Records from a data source
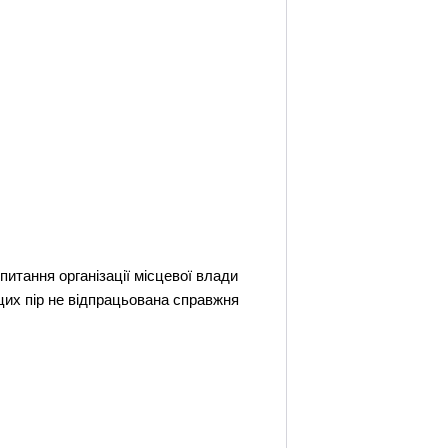
тання органiзацiї мiсцевої влади
цих пiр не вiдпрацьована справжня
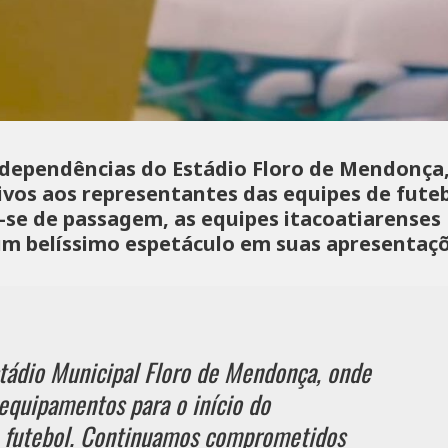
 dependências do Estádio Floro de Mendonça,
vos aos representantes das equipes de fute
-se de passagem, as equipes itacoatiarenses
um belíssimo espetáculo em suas apresentaçõ
stádio Municipal Floro de Mendonça, onde
equipamentos para o início do
 futebol. Continuamos comprometidos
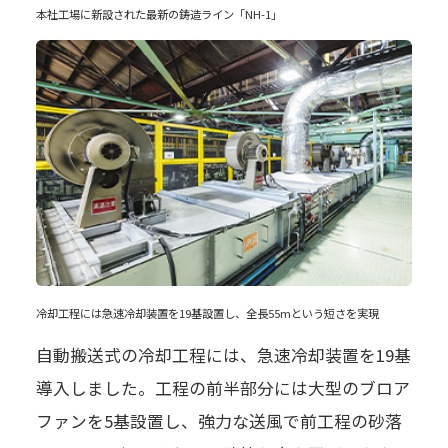
本社工場に新設された最新の鋳造ライン「NH-1」
冷却工程には急速冷却装置を19基設置し、全長55mという短さを実現
自動搬送式の冷却工程には、急速冷却装置を19基
導入しました。工程の前半部分には大型のブロア
ファンを5基設置し、強力な送風で前工程の砂落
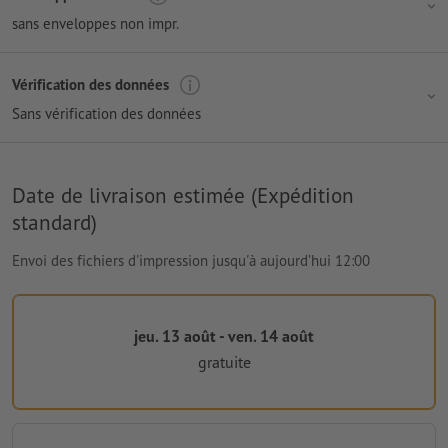
sans enveloppes non impr.
Vérification des données
Sans vérification des données
Date de livraison estimée (Expédition
standard)
Envoi des fichiers d'impression jusqu'à aujourd’hui 12:00
jeu. 13 août - ven. 14 août
gratuite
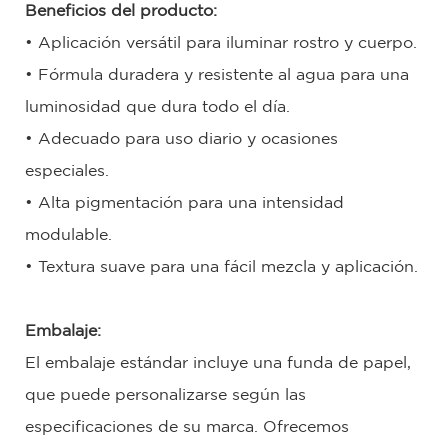
Beneficios del producto:
• Aplicación versátil para iluminar rostro y cuerpo.
• Fórmula duradera y resistente al agua para una
luminosidad que dura todo el día.
• Adecuado para uso diario y ocasiones
especiales.
• Alta pigmentación para una intensidad
modulable.
• Textura suave para una fácil mezcla y aplicación.
Embalaje:
El embalaje estándar incluye una funda de papel,
que puede personalizarse según las
especificaciones de su marca. Ofrecemos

Work required
Filter the records for the word "equipes" and show every line that has it.

Output for this task
vos aos representantes das equipes de fute
-se de passagem, as equipes itacoatiarenses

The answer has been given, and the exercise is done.